◆ **Exercise description**
Every line of the records below from the line with "forno, quanto più vestirà voi, o uomini di" up to and including the line with "quotidianamente e cerco" must be reproduced exactly, and no line outside that range.

[Stored data entries]
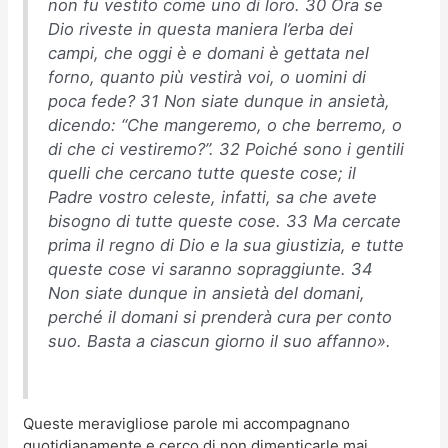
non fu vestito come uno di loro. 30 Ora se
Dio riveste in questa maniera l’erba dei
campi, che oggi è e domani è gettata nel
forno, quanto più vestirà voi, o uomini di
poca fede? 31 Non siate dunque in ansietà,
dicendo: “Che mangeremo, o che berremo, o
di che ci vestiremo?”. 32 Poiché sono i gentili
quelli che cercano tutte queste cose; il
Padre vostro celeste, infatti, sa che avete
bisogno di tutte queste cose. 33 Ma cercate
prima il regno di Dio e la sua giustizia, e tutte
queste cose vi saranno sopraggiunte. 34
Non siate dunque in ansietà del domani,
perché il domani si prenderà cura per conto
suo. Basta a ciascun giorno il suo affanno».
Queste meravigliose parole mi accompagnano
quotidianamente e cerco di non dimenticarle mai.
* * *
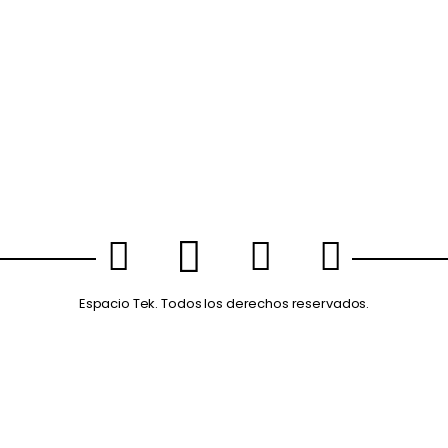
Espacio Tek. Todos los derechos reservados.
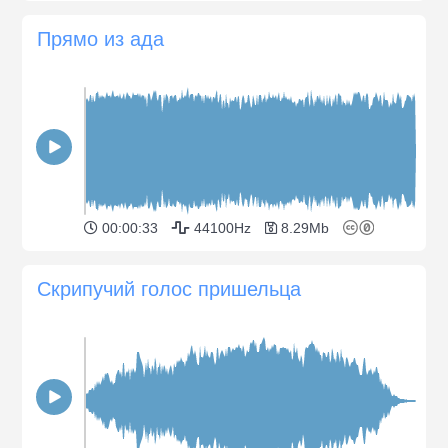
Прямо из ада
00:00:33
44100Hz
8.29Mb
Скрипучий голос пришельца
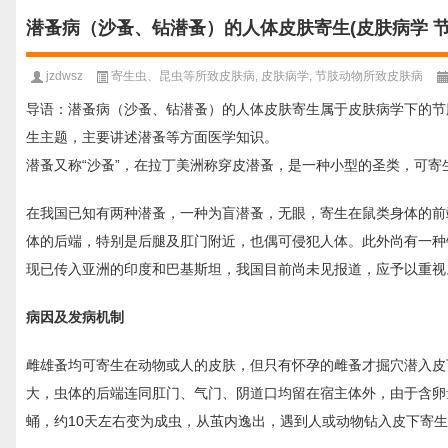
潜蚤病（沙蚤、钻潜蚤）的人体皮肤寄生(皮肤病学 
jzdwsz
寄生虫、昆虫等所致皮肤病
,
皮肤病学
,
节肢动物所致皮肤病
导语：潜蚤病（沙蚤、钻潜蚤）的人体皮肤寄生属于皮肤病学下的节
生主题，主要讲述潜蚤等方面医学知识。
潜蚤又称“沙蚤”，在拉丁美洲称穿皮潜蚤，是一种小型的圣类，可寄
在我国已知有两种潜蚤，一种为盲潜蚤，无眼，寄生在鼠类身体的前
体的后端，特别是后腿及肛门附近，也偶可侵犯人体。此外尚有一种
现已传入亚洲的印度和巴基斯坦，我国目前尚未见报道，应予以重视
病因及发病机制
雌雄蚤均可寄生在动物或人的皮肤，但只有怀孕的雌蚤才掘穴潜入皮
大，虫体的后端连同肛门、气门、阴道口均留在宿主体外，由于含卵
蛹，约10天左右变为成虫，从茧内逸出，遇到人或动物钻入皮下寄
==
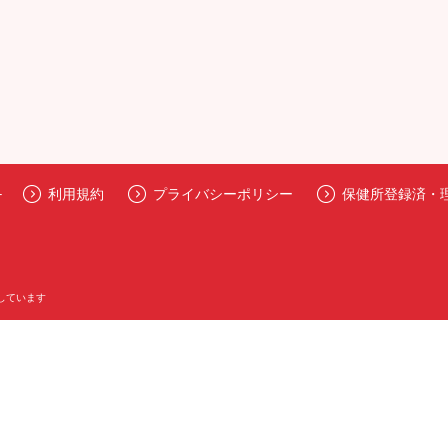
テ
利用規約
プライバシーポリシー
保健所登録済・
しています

◆ **Task output**
forno, quanto più vestirà voi, o uomini di
poca fede? 31 Non siate dunque in ansietà,
dicendo: “Che mangeremo, o che berremo, o
di che ci vestiremo?”. 32 Poiché sono i gentili
quelli che cercano tutte queste cose; il
Padre vostro celeste, infatti, sa che avete
bisogno di tutte queste cose. 33 Ma cercate
prima il regno di Dio e la sua giustizia, e tutte
queste cose vi saranno sopraggiunte. 34
Non siate dunque in ansietà del domani,
perché il domani si prenderà cura per conto
suo. Basta a ciascun giorno il suo affanno».
Queste meravigliose parole mi accompagnano
quotidianamente e cerco di non dimenticarle mai.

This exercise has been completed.